[PROBLEM STATEMENT]
Your copy should begin with the line containing "Ön mennyit szán karácsony", end with the line containing "Configuración -> Mostrar opciones ava", match the listing below exactly, and contain no pictures.

[ENTRIES SUPPLIED]
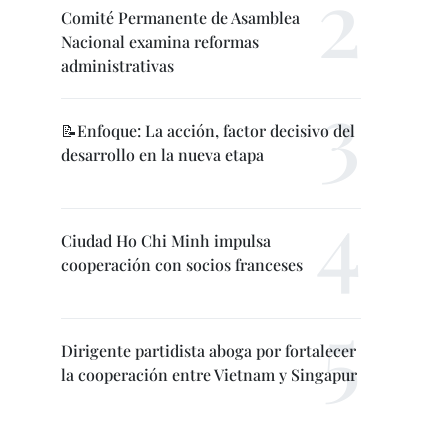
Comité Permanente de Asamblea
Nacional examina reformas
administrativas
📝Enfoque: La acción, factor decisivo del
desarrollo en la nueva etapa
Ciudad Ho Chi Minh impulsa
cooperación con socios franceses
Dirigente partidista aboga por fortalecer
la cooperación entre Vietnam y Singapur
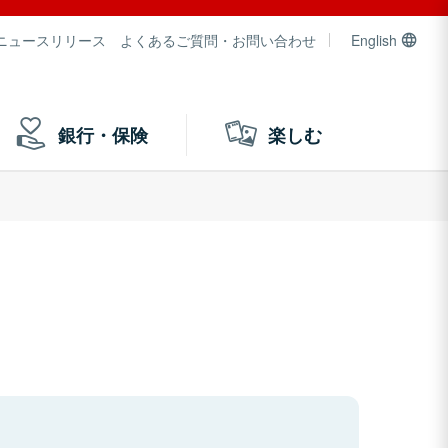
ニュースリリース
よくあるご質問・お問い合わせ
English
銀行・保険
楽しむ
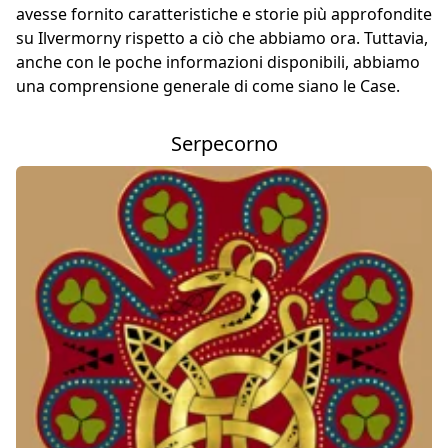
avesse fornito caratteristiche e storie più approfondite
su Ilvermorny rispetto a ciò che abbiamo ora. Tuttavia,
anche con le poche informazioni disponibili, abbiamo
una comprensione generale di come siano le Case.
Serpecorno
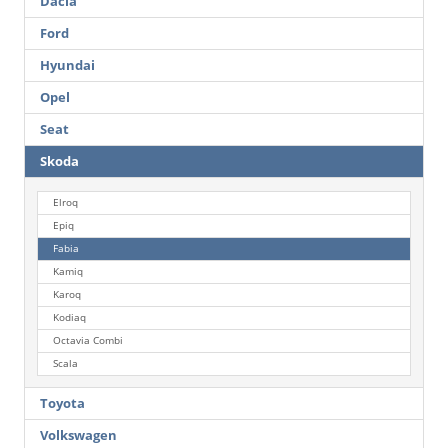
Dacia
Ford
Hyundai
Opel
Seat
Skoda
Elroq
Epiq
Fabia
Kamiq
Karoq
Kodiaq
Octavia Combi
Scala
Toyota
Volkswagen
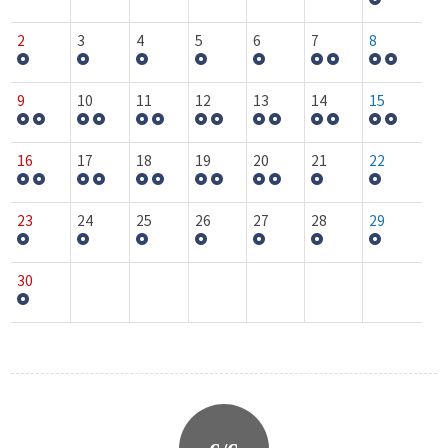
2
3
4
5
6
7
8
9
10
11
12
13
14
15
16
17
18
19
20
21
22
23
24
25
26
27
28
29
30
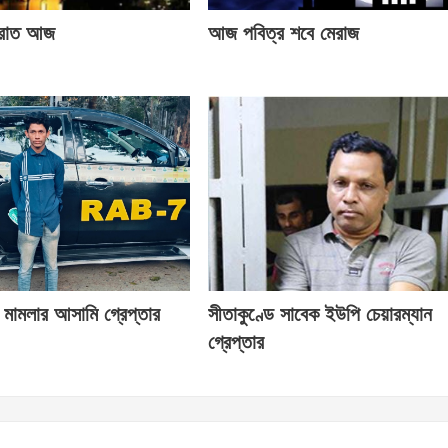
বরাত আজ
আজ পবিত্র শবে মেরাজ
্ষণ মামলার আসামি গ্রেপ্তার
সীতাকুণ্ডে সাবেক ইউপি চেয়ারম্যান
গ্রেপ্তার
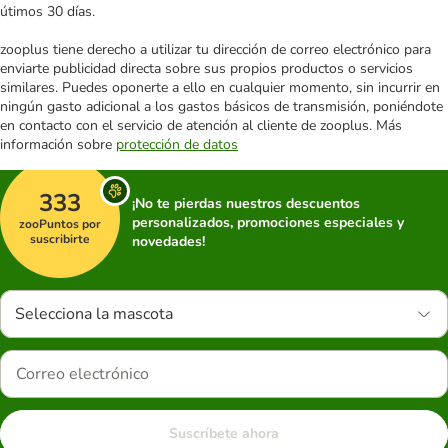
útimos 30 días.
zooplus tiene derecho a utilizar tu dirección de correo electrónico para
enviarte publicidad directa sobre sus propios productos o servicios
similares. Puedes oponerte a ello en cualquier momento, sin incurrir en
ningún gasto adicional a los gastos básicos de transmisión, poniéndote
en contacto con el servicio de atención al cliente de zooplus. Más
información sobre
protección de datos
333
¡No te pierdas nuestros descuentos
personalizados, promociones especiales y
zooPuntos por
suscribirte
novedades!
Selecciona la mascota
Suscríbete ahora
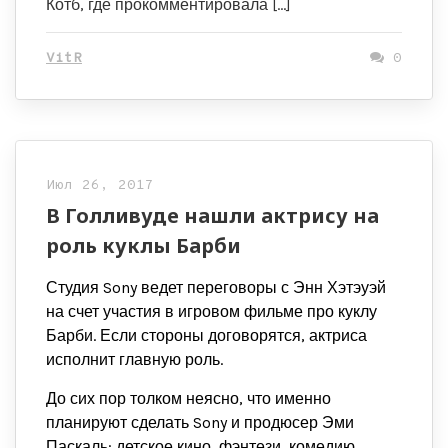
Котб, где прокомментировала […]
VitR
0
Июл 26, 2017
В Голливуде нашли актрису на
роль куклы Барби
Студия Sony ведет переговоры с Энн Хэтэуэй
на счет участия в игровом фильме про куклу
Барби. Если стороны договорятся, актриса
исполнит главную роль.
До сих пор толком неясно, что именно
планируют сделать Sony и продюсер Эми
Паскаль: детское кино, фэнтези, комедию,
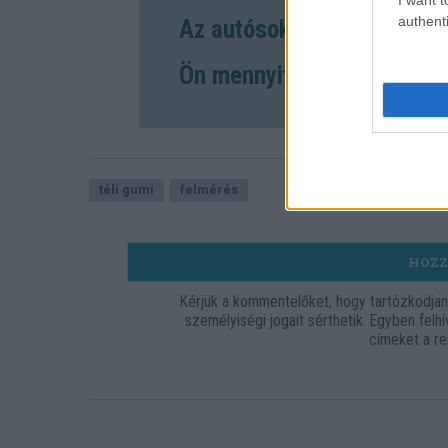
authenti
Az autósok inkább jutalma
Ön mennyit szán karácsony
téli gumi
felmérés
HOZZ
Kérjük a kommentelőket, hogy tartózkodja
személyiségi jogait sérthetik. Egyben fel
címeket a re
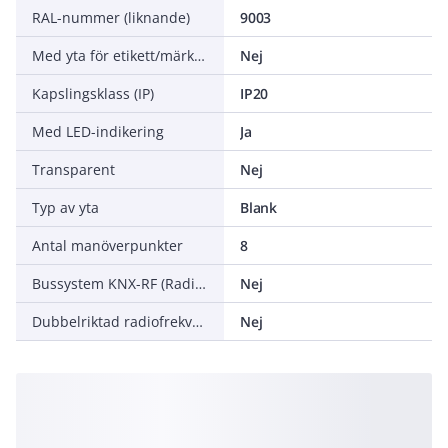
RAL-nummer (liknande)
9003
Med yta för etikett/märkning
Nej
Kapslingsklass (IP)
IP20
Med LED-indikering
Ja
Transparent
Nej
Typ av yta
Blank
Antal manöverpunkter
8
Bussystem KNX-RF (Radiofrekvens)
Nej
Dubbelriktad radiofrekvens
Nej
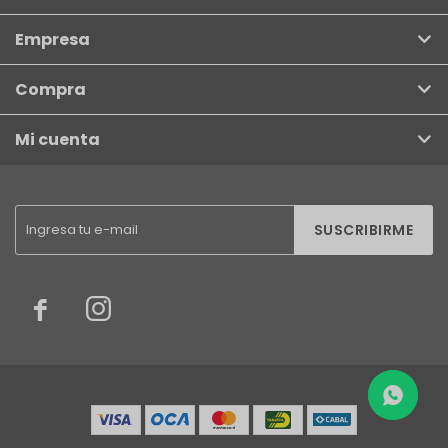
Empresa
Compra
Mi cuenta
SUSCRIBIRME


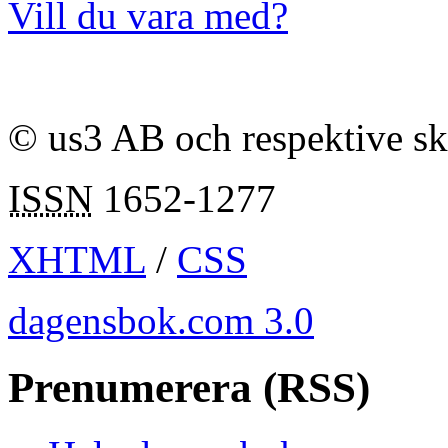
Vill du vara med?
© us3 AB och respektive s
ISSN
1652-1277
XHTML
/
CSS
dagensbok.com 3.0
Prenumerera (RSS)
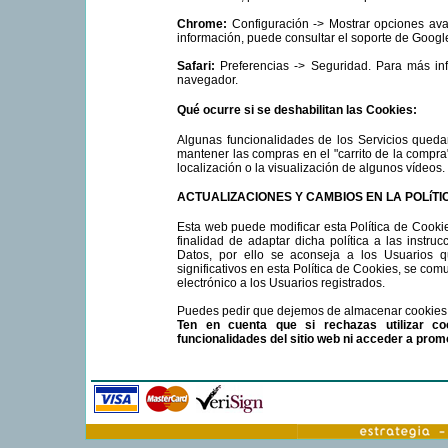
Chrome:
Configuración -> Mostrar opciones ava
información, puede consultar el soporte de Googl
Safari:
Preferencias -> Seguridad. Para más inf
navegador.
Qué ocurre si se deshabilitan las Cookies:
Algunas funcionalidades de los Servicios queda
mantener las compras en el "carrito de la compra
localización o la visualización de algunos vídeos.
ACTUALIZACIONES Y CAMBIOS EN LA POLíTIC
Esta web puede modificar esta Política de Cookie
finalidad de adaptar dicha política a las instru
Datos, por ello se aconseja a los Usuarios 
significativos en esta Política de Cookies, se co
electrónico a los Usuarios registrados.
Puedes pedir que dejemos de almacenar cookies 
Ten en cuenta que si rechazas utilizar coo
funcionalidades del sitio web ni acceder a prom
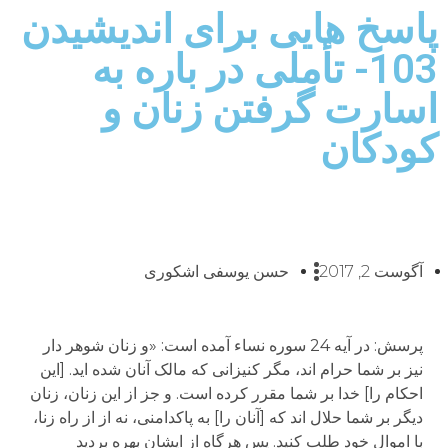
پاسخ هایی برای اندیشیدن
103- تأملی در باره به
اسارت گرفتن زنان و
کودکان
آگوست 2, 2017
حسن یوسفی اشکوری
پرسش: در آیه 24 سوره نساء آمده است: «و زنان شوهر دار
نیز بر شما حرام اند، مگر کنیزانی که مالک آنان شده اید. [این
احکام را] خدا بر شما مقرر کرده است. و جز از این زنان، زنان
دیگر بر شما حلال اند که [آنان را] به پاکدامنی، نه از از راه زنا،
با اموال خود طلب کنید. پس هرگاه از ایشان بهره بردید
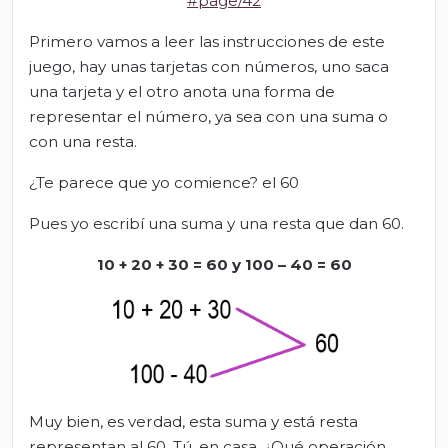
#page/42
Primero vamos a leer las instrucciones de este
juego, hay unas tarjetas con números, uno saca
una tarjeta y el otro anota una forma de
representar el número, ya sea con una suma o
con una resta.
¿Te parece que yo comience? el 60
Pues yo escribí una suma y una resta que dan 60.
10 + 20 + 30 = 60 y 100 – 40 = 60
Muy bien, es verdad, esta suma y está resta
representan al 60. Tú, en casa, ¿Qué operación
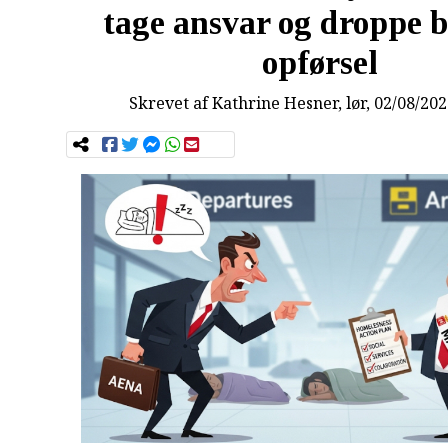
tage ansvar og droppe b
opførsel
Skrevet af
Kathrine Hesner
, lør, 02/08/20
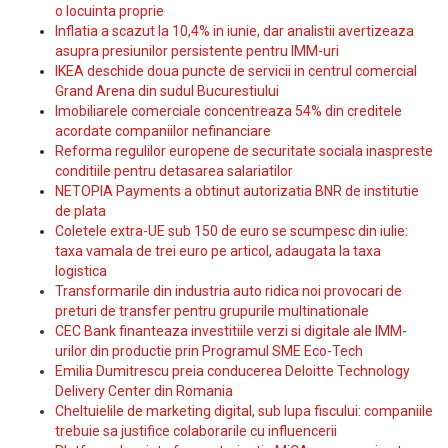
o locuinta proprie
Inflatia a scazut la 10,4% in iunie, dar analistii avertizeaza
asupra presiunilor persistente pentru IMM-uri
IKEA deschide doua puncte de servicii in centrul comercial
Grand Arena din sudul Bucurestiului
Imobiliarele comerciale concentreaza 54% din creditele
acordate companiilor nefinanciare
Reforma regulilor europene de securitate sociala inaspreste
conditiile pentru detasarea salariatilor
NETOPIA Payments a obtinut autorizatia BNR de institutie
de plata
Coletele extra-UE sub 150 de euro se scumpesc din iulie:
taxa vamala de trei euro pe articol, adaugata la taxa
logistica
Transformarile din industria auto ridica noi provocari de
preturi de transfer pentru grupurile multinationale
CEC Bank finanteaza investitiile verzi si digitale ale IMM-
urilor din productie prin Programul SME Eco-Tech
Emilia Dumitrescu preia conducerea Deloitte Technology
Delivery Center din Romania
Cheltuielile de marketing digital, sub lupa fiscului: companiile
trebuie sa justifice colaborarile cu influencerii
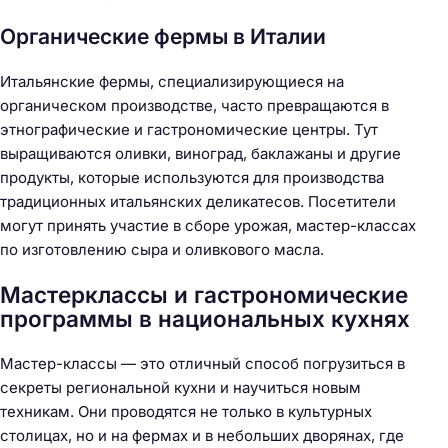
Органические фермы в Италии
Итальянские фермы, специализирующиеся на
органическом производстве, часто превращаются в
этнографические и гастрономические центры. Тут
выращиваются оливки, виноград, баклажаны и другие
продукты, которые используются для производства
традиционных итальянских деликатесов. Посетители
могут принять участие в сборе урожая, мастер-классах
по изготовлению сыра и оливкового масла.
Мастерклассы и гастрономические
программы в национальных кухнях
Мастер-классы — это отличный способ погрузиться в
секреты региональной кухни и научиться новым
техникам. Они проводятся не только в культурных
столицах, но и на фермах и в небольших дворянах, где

[WRITTEN REPLY]
Ön mennyit szán karácsony
téli gumi
felmérés
HOZZ
Kérjük a kommentelőket, hogy tartózkodja
személyiségi jogait sérthetik. Egyben fel
címeket a re
RAL-nummer (liknande)
9003
Med yta för etikett/märkning
Nej
Kapslingsklass (IP)
IP20
Med LED-indikering
Ja
Transparent
Nej
Typ av yta
Blank
Antal manöverpunkter
8
Bussystem KNX-RF (Radiofrekvens)
Nej
Dubbelriktad radiofrekvens
Nej
Empresa
Compra
Mi cuenta
SUSCRIBIRME


Vill du vara med?
© us3 AB och respektive s
ISSN
1652-1277
XHTML
/
CSS
dagensbok.com 3.0
Prenumerera (RSS)
Chrome:
Configuración -> Mostrar opciones ava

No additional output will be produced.